The number of foreclosure filings fell in June to the lowest level since the Great Recession, according to recent data from RealtyTrac.
Total foreclosure filings dropped to 127,790 last month, down 14 percent from May and 35 percent from June 2012. Filings have not been so low since December 2006.
Initial filings fell in June as well, with 38 states experiencing a monthly decrease and sinking 45 percent compared with a year ago. Bank repossessions fell 9 percent from May and were down on a yearly basis in 34 states. However they rose by double and triple digits in several states including Arkansas with an increase of 143 percent since last year, Oklahoma with a 103 percent jump and Maryland with a74 percent spike.

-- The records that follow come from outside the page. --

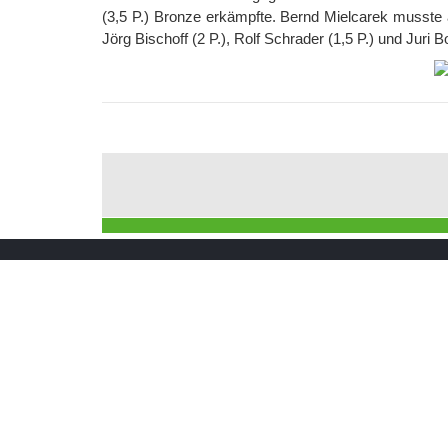
(3,5 P.) Bronze erkämpfte. Bernd Mielcarek musste al
Jörg Bischoff (2 P.), Rolf Schrader (1,5 P.) und Juri B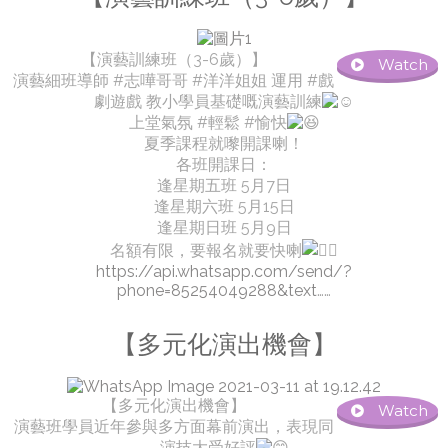
【演藝訓練班（3-6歲）】
Watch
演藝細班導師 #志嘩哥哥 #洋洋姐姐 運用 #戲
劇遊戲 教小學員基礎嘅演藝訓練
上堂氣氛 #輕鬆 #愉快
夏季課程就嚟開課喇！
各班開課日：
逢星期五班 5月7日
逢星期六班 5月15日
逢星期日班 5月9日
名額有限，要報名就要快喇
https://api.whatsapp.com/send/?
phone=85254049288&text
……
【多元化演出機會】
【多元化演出機會】
Watch
演藝班學員近年參與多方面幕前演出，表現同
演技大受好評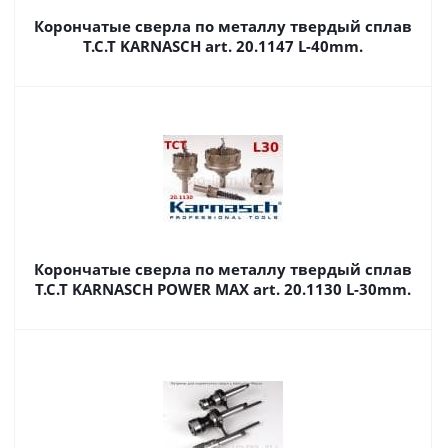
Корончатые сверла по металлу твердый сплав
T.C.T KARNASCH art. 20.1147 L-40mm.
Корончатые сверла по металлу твердый сплав
T.C.T KARNASCH POWER MAX art. 20.1130 L-30mm.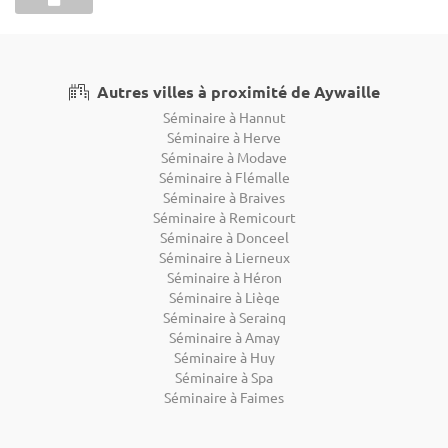
Autres villes à proximité de Aywaille
Séminaire à Hannut
Séminaire à Herve
Séminaire à Modave
Séminaire à Flémalle
Séminaire à Braives
Séminaire à Remicourt
Séminaire à Donceel
Séminaire à Lierneux
Séminaire à Héron
Séminaire à Liège
Séminaire à Seraing
Séminaire à Amay
Séminaire à Huy
Séminaire à Spa
Séminaire à Faimes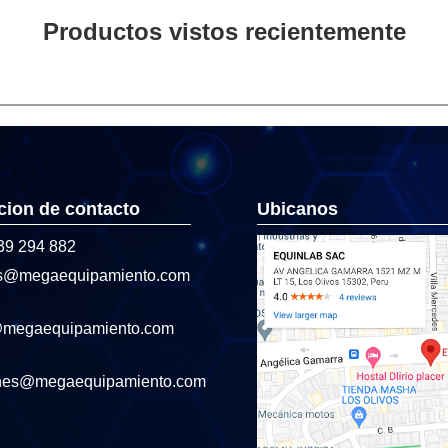
Productos vistos recientemente
cion de contacto
Ubicanos
39 294 882
s@megaequipamiento.com
@megaequipamiento.com
nes@megaequipamiento.com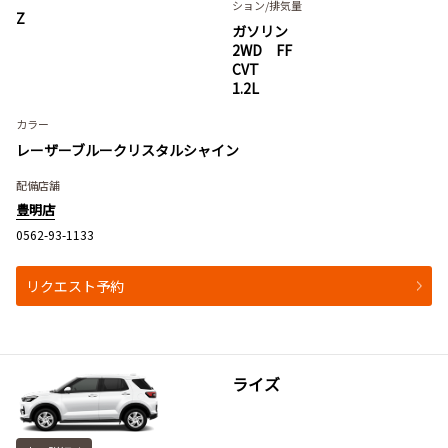
ション
/排気量
Z
ガソリン
2WD FF
CVT
1.2L
カラー
レーザーブルークリスタルシャイン
配備店舗
豊明店
0562-93-1133
リクエスト予約
ライズ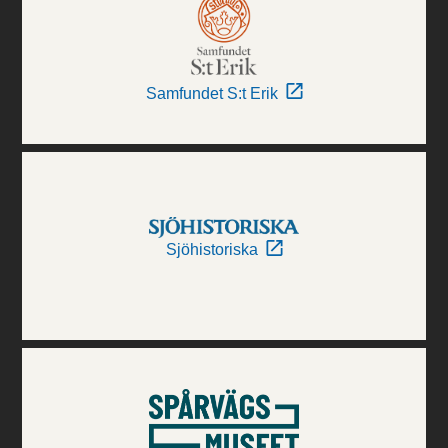
Samfundet S:t Erik
Sjöhistoriska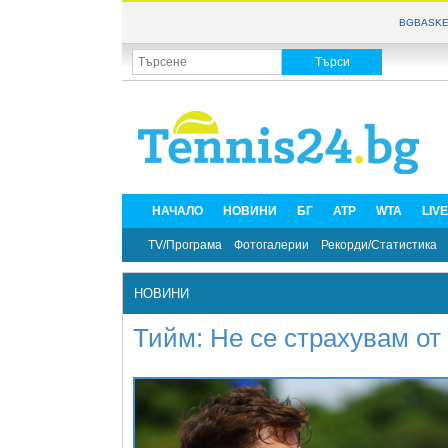
BGBASKE
НАЧАЛО
НОВИНИ
БГ
ATP
WTA
LIV
TV/Програма
Фотогалерии
Рекорди/Статистика
НОВИНИ
Тийм: Не се страхувам от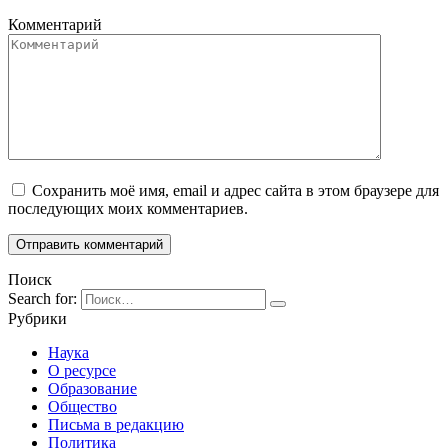
Комментарий
Сохранить моё имя, email и адрес сайта в этом браузере для
последующих моих комментариев.
Поиск
Search for:
Рубрики
Наука
О ресурсе
Образование
Общество
Письма в редакцию
Политика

“Halfway through 2013 it is becoming increasingly evident that while foreclosures are no longer a problem nationally they continue to be a thorn in the side of several state and local markets, particularly where a backlog of delayed distress has built up thanks to a lengthy foreclosure process,” said Daren Blomquist, vice president at RealtyTrac in a statement. “The increases in judicial foreclosure auctions demonstrate that these delayed foreclosure cases are now being moved more quickly through to foreclosure completion. Given the rising home prices in most of these markets, it is an opportune time for lenders to dispose of these distressed properties.”
Bank repossessions are on track to reach a total of 500,000 this year; in 2012 there were roughly 671,000 repossessions.
The states with the highest per capita foreclosure filing rates were Florida, Nevada, Illinois, Ohio and Georgia.
Falling foreclosure rates have been pushing up home prices nationally. As total foreclosure continue to shrink and interest rates remain historically low, a lasting recovery is taking place in the housing market.